◆ Data for the task

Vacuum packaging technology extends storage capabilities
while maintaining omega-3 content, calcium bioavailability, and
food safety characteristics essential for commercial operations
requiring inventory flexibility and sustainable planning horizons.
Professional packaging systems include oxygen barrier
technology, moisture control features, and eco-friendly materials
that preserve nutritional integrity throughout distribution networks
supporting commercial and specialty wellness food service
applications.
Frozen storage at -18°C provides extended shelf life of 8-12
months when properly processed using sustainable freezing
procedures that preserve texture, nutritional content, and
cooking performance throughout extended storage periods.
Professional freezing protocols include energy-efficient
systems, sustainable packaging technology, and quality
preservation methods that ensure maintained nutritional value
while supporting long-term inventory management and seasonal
...
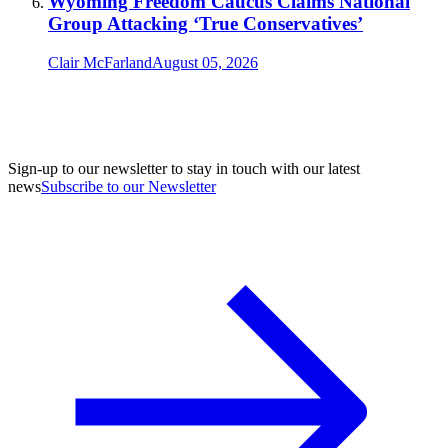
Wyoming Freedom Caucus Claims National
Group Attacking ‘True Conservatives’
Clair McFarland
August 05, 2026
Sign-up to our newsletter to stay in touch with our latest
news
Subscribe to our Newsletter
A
--
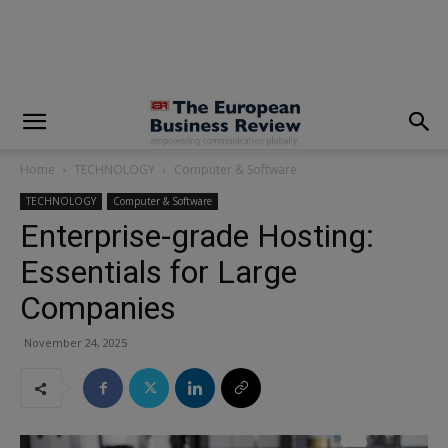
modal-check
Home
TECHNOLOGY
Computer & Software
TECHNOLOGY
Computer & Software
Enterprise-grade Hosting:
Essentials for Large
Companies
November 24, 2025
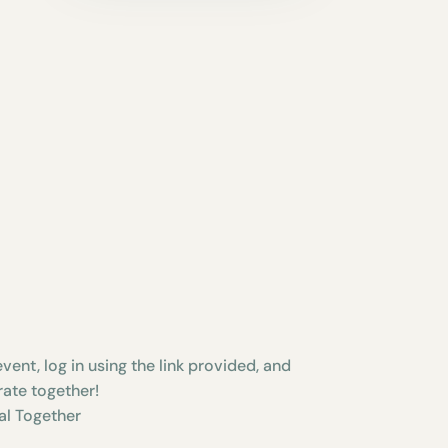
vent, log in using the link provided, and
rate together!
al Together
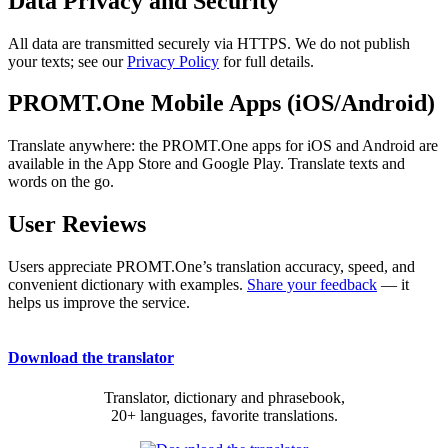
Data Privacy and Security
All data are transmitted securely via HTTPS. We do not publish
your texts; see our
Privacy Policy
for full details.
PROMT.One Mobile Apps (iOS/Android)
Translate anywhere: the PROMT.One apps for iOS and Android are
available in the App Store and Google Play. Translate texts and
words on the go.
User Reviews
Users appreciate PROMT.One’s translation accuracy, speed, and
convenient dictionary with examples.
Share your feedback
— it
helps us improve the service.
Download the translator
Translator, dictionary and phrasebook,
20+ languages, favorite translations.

◆ Instructions to follow
Write down exactly the span of lines above from the one containing "supporting commercial and" to the one containing "preservation methods that", both ends included.

◆ Answer for the task
supporting commercial and specialty wellness food service
applications.
Frozen storage at -18°C provides extended shelf life of 8-12
months when properly processed using sustainable freezing
procedures that preserve texture, nutritional content, and
cooking performance throughout extended storage periods.
Professional freezing protocols include energy-efficient
systems, sustainable packaging technology, and quality
preservation methods that ensure maintained nutritional value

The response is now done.